Elizabeth Spiegel's blog: April 2018

Thursday, April 26, 2018

no nillion for you

We had two math and statistics professionals look into the likelihood of the New Mexico/ Henderson events occurring.

The first report is from an experienced data scientist, who prefers to remain anonymous, but whose professional opinion I sought and whose report I will be forwarding to the ethics committee. The data scientist examined three scenarios in the Jan 15 tournament, one using pre-tournament ratings, one using post-tournament ratings, and a third using the lowest published rating in the past year of the Henderson students and the peak ratings of their opponents. The data scientist found that the chances of the Jan 15 tournament occurring, assuming pre-tournament ratings were accurate, is 0.000000000000000000000000000000888, which is less than one in one nonillion (1 with 30 zeroes after it). That is approximately a billion times the number of stars in the observable universe.
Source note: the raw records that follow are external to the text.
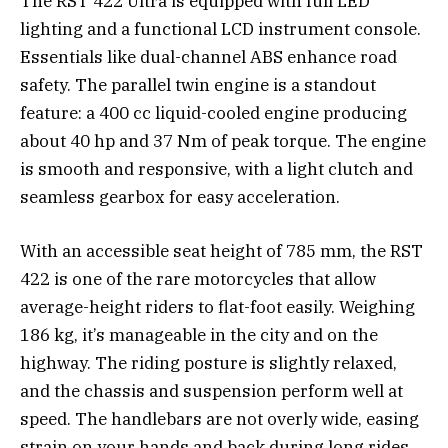
The RST 422 Ultra is equipped with full LED
lighting and a functional LCD instrument console.
Essentials like dual-channel ABS enhance road
safety. The parallel twin engine is a standout
feature: a 400 cc liquid-cooled engine producing
about 40 hp and 37 Nm of peak torque. The engine
is smooth and responsive, with a light clutch and
seamless gearbox for easy acceleration.
With an accessible seat height of 785 mm, the RST
422 is one of the rare motorcycles that allow
average-height riders to flat-foot easily. Weighing
186 kg, it’s manageable in the city and on the
highway. The riding posture is slightly relaxed,
and the chassis and suspension perform well at
speed. The handlebars are not overly wide, easing
strain on your hands and back during long rides.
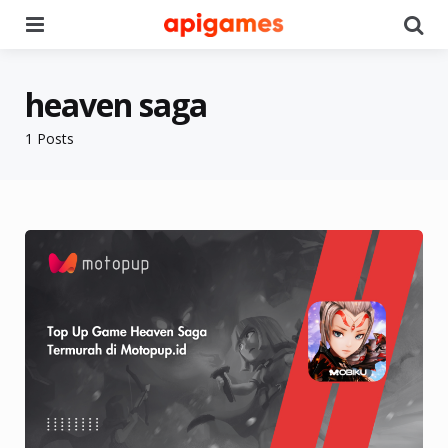
Menu
Se
heaven saga
1 Posts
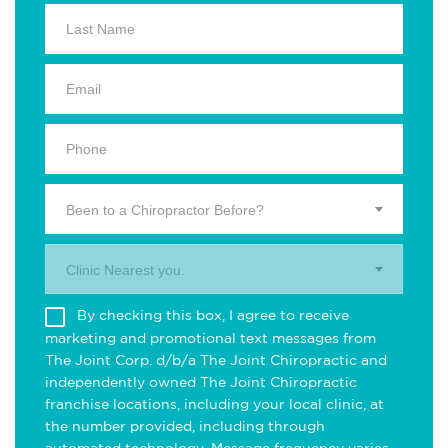
Been to a Chiropractor Before?
Clinic Nearest you.
By checking this box, I agree to receive
marketing and promotional text messages from
The Joint Corp. d/b/a The Joint Chiropractic and
independently owned The Joint Chiropractic
franchise locations, including your local clinic, at
the number provided, including through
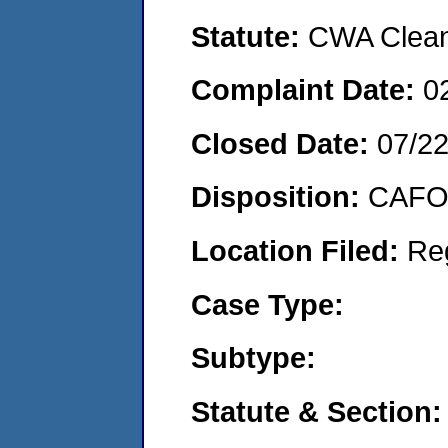
Statute:
CWA Clean 
Complaint Date:
0
Closed Date:
07/2
Disposition:
CAFO 
Location Filed:
Re
Case Type:
Subtype:
Statute & Section:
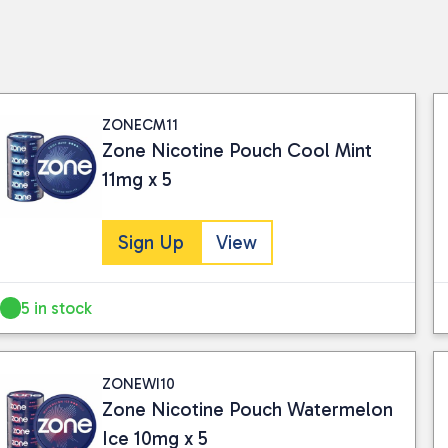
ZONECM11
Zone Nicotine Pouch Cool Mint
11mg x 5
Sign Up
View
5 in stock
ZONEWI10
Zone Nicotine Pouch Watermelon
Ice 10mg x 5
Assuming post-tournament ratings led to a probability of 0.000000000045, which is less than 1 in 100 billion (note that 100 billion is the approximate number of stars in our galaxy).

And the third (most favorable to Henderson) scenario, assuming the Henderson students were at their past-year weakest and the opponents were at their lifetime strongest, still found a likelihood of only is 0.000000037, which is less than 1 in 10 million.

A second analysis was done by a parent on my team who works in computer programming and statistics. I present his work and conclusions below; for obvious reasons they are very similar to the above. They are slightly different in scenario two because the first statistician assumed post tournament ratings of both sides and the second analysis assumed only post tournament ratings of the New Mexico players. (This scenario was run because an argument is being made that the New Mexican players' ratings were provisional and inaccurate, see below.)

Base Analysis

The main argument is that the EP vs. EG tournament is highly implausible. The ratings difference between the winners and losers is much too wide for such a number of simultaneous upsets to occur.

This analysis looked at each individual game, calculated the odds of losing each game, and then calculated the odds of a 0-28 score based on those odds. The odds of losing a given game is given by the USCF ELO model (see resources below). Specifically, the odds of losing a given game is 1 minus the odds of winning a game given two ratings:

This analysis excludes the possibility of draws, but if we included those odds the odds of losing any given game would be lower, so would only strengthen this argument.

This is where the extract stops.